As promised above, here is the elaboration of Ronno's sketch.

We alter $h: ||\Delta|| \rightarrow B^n$, which is weakly antipodal on the boundary, to a homeomorphism $h': ||\Delta|| \rightarrow B^n$ that is antipodal on the boundary. In fact, it is sufficient to construct an antipodal homeomorphism $h'|_E: E\rightarrow \partial B^n$. That's because we know that $E\cong \partial B^n$ and $||\Delta||\cong B^n$, and any homeomorphism $S^{n-1}\rightarrow S^{n-1}$ extends to a homeomorphism $B^n\rightarrow B^n$.\footnote{For instance, for $f: S^{n-1}\rightarrow S^{n-1}$, $x\in S^{n-1}$ a vector, and $r\in[0,1]$ a scalar, a point in $B^n$ is identified by some $rx$. So define $g: B^n\rightarrow B^n$ by $F(rx)=rf(x)$.} So a triangulation of $S^{n-1}$ by $E$ extends to a triangulation of $B^n$ by $||\Delta||$, and if the former map is antipodal, the latter map will be antipodal on the boundary.

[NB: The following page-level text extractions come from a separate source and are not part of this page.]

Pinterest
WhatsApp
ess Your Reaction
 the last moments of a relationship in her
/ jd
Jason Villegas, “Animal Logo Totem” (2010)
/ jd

We show the existence of such an antipodal $h'|_{E}$ by a list of homeomorphisms $h_i: E\rightarrow S^{n-1}$ for $0\leq i\leq n-1$, with $h_0:=h|_E$ and $h'|_{E}:=h_{n-1}$. The \textit{first condition} on this list is that $h_i$ is antipodal on all points of $E$ that are in a $i$-simplex. The \textit{second condition} to keep track of is that for $U\subseteq S^{n-1}$, $h^{-1}_i(U)$ is a simplex if and only if $h^{-1}_0(U)$ is a simplex, and if so, they're the same simplex. We show the list's existence by induction.

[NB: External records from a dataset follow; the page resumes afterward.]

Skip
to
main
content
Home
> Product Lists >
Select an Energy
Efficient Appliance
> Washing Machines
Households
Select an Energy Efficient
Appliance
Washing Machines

The base case is easy: because a $0$-simplex consists of a single point, $h_0$ is definitionally antipodal on all points in $0$-simplices, and the second condition is tautological.

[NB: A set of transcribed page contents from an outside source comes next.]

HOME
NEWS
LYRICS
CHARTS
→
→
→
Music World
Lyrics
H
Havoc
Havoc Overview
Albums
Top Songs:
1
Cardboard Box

For the inductive step, assume that $h_i$ (with $i<n-1$) satisfies the condition. Now consider the $i+1$-simplices of $E$. Now consider specific antipodal simplices\footnote{We're abusing notation/phrasing a little bit by allowing ``simplex'' to refer not only to a formal entity, but also to the appropriate subspaces of $||\Delta||$ that a given simplex induces. We ought to write $||\sigma||$, but that's bulky.} $\sigma, -\sigma$. Because all $i+1$-simplices are homeomorphic to $B^{i+1}$ and because $h_i$ is a homeomorphism, $\sigma \cong -\sigma \cong h_i(\sigma) \cong h_i(-\sigma) \cong B^{i+1}$. Note further that the points corresponding to the $S^i\subseteq B^{i+1}$ in this homeomorphism are those in the $i+1$-simplices $\sigma,-\sigma$ that are in $i$-simplices. So we consider the maps $h_i|_{\sigma}$ and $- \circ h_i|_{-\sigma} \circ -$. The rightmost $-$ is in $\Delta$; the leftmost is in $\partial B^n$. Thanks to the second condition on $h_i$ and the definition of Tucker triangulation, these maps have the same domain and range. Composed with homeomorphisms $B^{i+1}\rightarrow \sigma$ and $h_i(\sigma)\rightarrow B^{i+1}$, they are homeomorphisms $B^{i+1}\rightarrow B^{i+1}$ that are equal on the boundary $S^i\subseteq B^{i+1}$. It is a fact of topology, referred to as \textit{Alexander's Trick},\footnote{This term is also used for the earlier fact that a homeomorphism of spheres induces a homeomorphism of balls.} that homeomorphisms $B^{i+1}\rightarrow B^{i+1}$ are isotopic when they agree on $S^{i}$. You don't need to know what isotopic means except that it implies homotopic. The homotopy holds the boundary fixed, so it induces a homotopy from $h_i$ to an $g$ such that $g=h_i$ except on $\sigma$ and such that $g$ is antipodal on $\sigma$ (and by impliciation, on $-\sigma$). Choosing an $i+1$-simplex from each antipodal pair and repeat this process. Since the homotopies don't disturb any simplices other than whichever $i+1$-simplex they arose from, we can compose them. This composition takes $h_i$ to a function $f$ that agrees with $h_i$ on all $i$-simplices and is antipodal on all $i+1$-simplices. The function $f$ satisfies the conditions for $h_{i+1}$, so this completes the inductive step.

The list exists, so $h_{n-1}$ is an antipodal homeomorphism $h'|_E: E\rightarrow S^{n-1}$. As stated above, this is sufficient for a homeomorphism $h': ||\Delta||\rightarrow B^n$ that preserves antipodes.